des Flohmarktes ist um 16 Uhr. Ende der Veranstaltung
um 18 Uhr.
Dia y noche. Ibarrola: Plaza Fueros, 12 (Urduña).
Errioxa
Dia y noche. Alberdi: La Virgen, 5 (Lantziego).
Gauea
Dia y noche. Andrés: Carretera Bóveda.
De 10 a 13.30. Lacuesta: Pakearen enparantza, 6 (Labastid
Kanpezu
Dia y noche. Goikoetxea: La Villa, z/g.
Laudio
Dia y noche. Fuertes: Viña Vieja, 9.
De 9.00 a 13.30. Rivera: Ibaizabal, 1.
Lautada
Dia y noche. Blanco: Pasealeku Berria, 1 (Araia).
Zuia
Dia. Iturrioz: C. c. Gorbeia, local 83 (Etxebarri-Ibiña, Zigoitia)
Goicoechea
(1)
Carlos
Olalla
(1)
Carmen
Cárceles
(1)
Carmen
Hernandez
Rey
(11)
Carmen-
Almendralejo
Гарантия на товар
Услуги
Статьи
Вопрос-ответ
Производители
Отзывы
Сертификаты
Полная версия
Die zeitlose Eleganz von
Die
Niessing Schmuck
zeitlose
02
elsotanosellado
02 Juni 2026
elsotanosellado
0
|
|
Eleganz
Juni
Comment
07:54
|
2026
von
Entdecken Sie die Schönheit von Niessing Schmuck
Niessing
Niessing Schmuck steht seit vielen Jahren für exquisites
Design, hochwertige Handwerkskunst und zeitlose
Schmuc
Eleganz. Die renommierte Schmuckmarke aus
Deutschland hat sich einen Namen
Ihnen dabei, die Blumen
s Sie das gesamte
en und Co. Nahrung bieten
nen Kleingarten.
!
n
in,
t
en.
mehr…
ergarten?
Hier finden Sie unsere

= = =

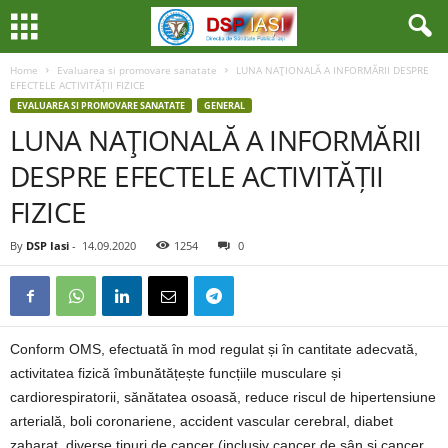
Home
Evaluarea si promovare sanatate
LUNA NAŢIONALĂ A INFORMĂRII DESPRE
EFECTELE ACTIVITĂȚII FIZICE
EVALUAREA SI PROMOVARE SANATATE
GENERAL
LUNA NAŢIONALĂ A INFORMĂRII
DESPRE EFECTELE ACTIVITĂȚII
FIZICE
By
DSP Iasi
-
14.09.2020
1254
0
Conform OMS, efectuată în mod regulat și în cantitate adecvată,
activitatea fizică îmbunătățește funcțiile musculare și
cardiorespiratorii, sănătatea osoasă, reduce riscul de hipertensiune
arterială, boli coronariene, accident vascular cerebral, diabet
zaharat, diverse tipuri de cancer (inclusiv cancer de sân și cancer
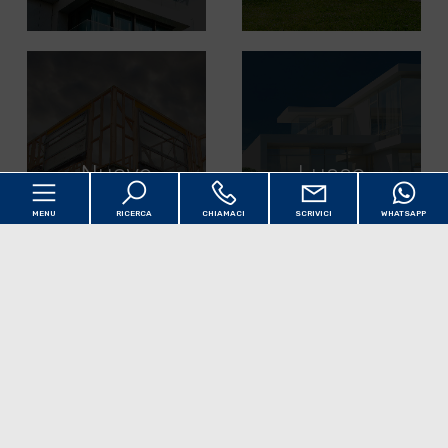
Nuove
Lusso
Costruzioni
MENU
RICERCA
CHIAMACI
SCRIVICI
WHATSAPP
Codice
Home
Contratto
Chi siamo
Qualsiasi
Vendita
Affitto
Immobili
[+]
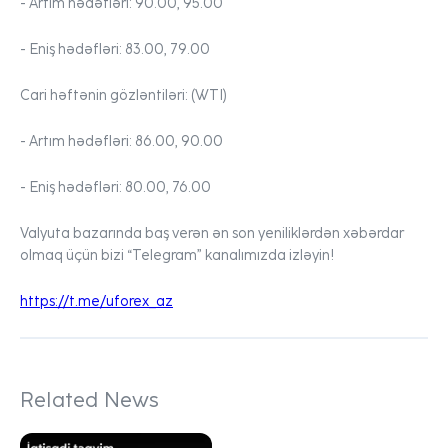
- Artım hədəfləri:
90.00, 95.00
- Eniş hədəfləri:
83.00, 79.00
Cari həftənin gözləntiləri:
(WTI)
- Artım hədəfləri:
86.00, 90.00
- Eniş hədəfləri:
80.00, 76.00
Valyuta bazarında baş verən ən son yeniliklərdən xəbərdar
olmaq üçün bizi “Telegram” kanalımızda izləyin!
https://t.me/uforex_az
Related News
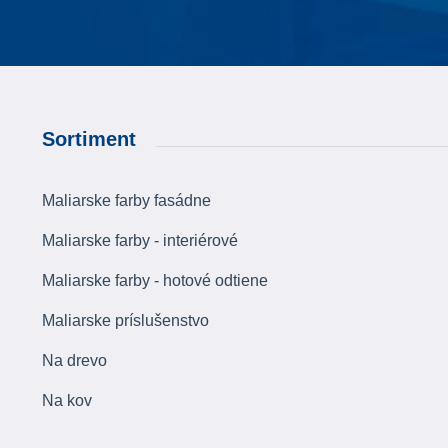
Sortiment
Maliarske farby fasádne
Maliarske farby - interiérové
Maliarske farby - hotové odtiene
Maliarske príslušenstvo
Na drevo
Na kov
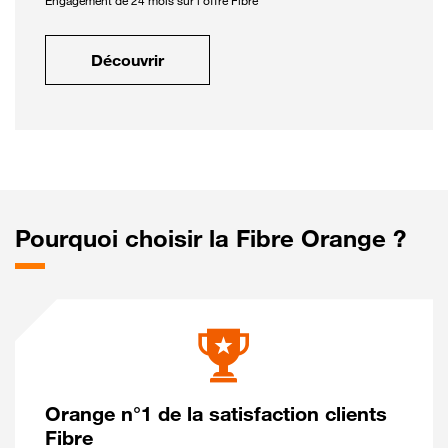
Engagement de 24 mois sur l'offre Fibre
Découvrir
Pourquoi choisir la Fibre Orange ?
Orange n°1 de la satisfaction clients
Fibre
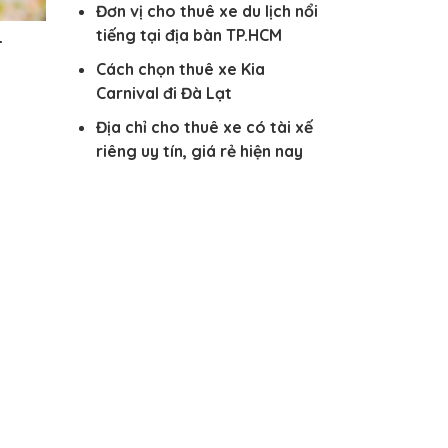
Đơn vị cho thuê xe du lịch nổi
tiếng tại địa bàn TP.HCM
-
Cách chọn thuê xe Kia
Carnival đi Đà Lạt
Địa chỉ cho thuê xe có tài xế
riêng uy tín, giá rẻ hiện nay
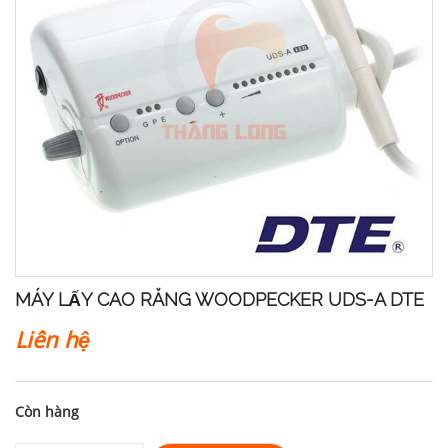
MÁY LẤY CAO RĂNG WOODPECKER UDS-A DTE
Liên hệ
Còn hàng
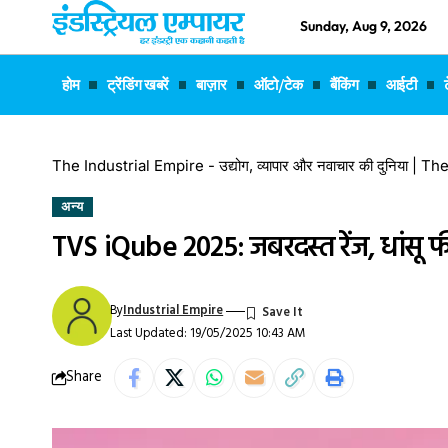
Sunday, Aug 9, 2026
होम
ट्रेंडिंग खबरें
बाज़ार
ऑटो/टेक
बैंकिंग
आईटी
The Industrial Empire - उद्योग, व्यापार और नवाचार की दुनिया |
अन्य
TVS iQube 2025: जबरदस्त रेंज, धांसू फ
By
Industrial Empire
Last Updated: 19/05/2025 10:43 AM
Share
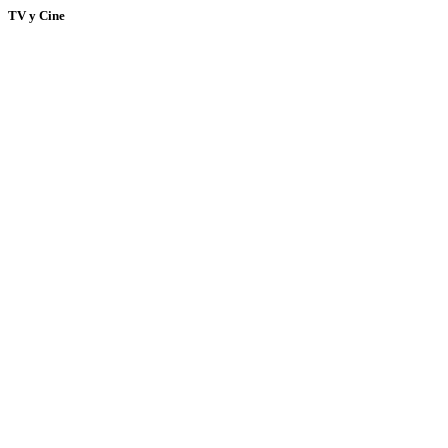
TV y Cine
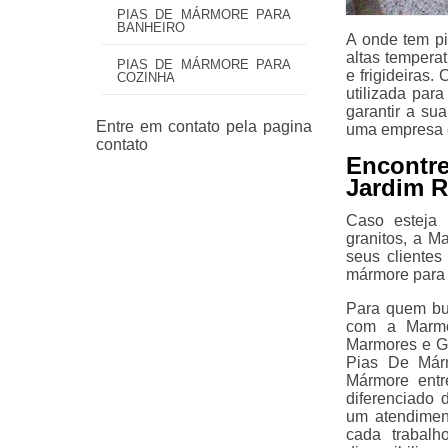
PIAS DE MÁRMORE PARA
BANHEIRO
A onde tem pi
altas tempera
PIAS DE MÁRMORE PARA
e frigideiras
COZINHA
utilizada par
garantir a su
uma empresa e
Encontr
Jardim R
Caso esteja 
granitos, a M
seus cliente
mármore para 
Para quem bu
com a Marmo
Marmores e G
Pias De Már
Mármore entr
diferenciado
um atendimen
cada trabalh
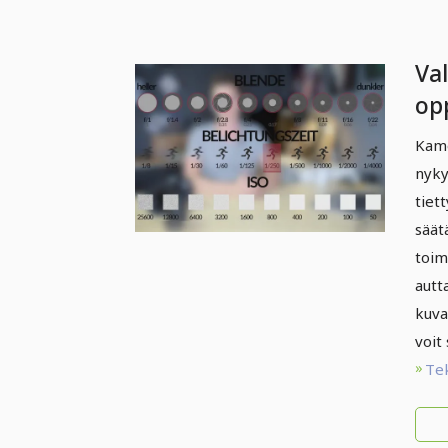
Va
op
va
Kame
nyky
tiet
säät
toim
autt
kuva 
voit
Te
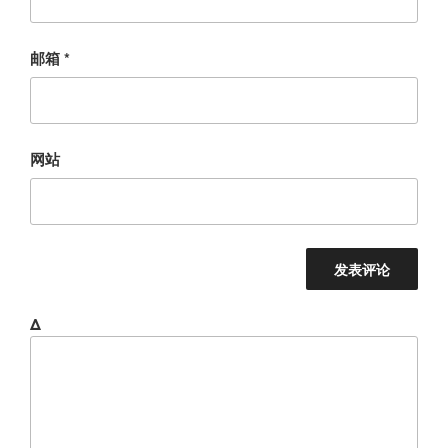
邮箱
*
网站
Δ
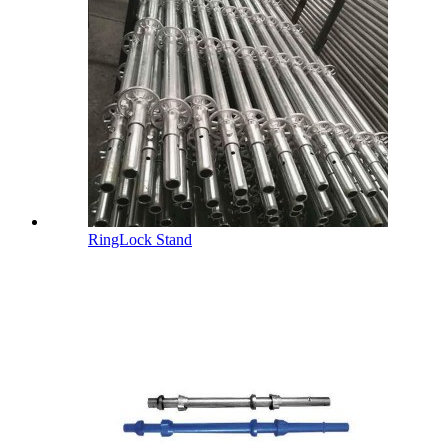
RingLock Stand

= = =

*YOUR TASK*
Lines above that include the string "Empire" need to be copied.

*SOLUTION FOR THIS EXERCISE*
The Industrial Empire - उद्योग, व्यापार और नवाचार की दुनिया |
Industrial Empire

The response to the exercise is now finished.